The University of Texas at El Paso
Department of History
500 West University Avenue
El Paso, Texas 79968-0532
Yolanda Chávez Leyva is an associate professor of history at The University of Texas at El Paso. She has published numerous articles on Mexican American history with a special emphasis on women, children, and the Texas-Mexico border. She is the public historian at UTEP and has worked with museums as a consultant. She is also a published poet who has led community writing workshops. She is completing a manuscript titled “Cruzando la Linea: Mexican Children on the Texas-Mexico Border,” which investigates the ways in which the presence of children has shaped the border historically.
Mexican American children have been the subject of government studies, newspaper editorials, and school board policies. Early twentieth-century photographers documented their presence. Clearly, Mexican American children have been an important, yet often invisible, part of Texas history. This presentation surveys the significance of children in the development of border society, focusing on children in schools, as workers, as immigrants, and as members of families.

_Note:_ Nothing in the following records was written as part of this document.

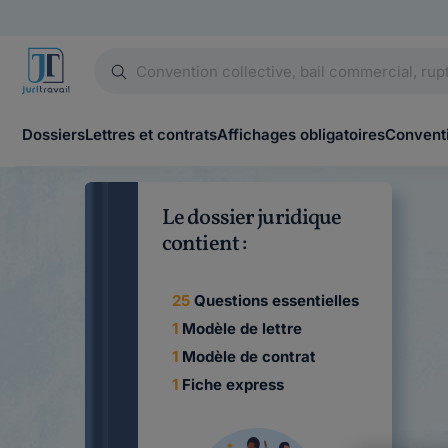
Dossiers
Lettres et contrats
Affichages obligatoires
Conventi
Le dossier juridique
contient :
25
Questions essentielles
1
Modèle de lettre
1
Modèle de contrat
1
Fiche express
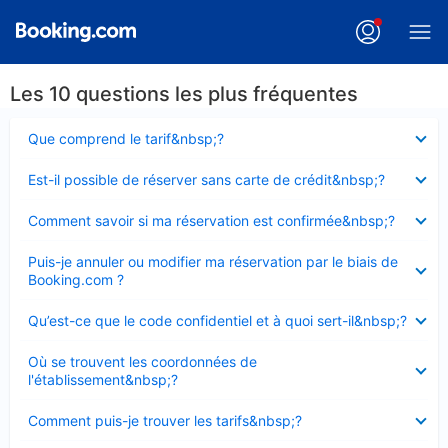
Les 10 questions les plus fréquentes
Élément
Que comprend le tarif&nbsp;?
fermé
Élément
Est-il possible de réserver sans carte de crédit&nbsp;?
fermé
Élément
Comment savoir si ma réservation est confirmée&nbsp;?
fermé
Élément
Puis-je annuler ou modifier ma réservation par le biais de
fermé
Booking.com ?
Élément
Qu’est-ce que le code confidentiel et à quoi sert-il&nbsp;?
fermé
Élément
Où se trouvent les coordonnées de
fermé
l'établissement&nbsp;?
Élément
Comment puis-je trouver les tarifs&nbsp;?
fermé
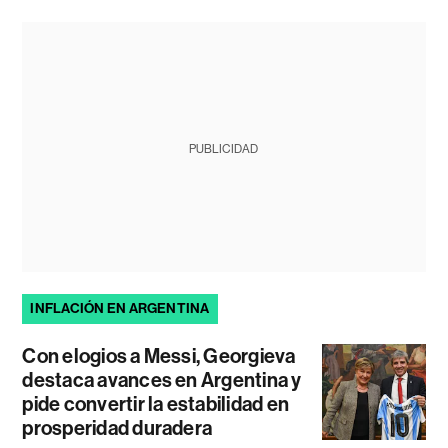
PUBLICIDAD
INFLACIÓN EN ARGENTINA
Con elogios a Messi, Georgieva
destaca avances en Argentina y
pide convertir la estabilidad en
prosperidad duradera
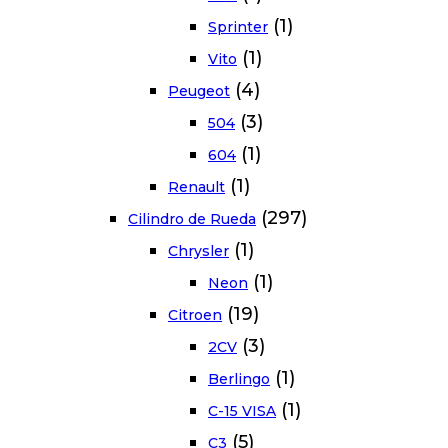
(1)
Sprinter
(1)
Vito
(4)
Peugeot
(3)
504
(1)
604
(1)
Renault
(297)
Cilindro de Rueda
(1)
Chrysler
(1)
Neon
(19)
Citroen
(3)
2CV
(1)
Berlingo
(1)
C-15 VISA
(5)
C3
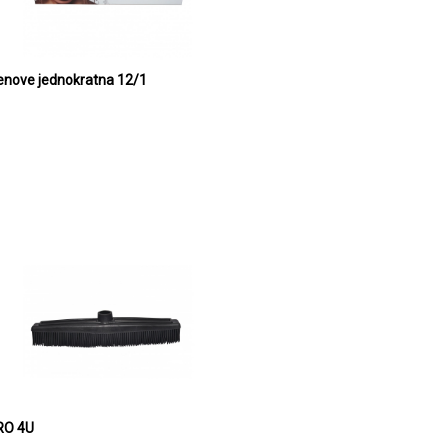
ove jednokratna 12/1
RO 4U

Mexican American women have been an integral part of the struggle for civil rights and equality throughout the past hundred years. This presentation surveys the work of Tejanas such as journalist Jovita Idar and labor organizer Emma Tenayuca, as well as more contemporary activists, to trace the movement for equality for Mexican Americans in Texas.
Neighborhoods embody often exciting and significant histories. With some investigative work, we can unearth these histories. This presentation explores techniques and methodologies, including oral history, to recover these stories. This workshop will also describe projects such as the “museum for a day” which can be used by schools to teach the importance of history.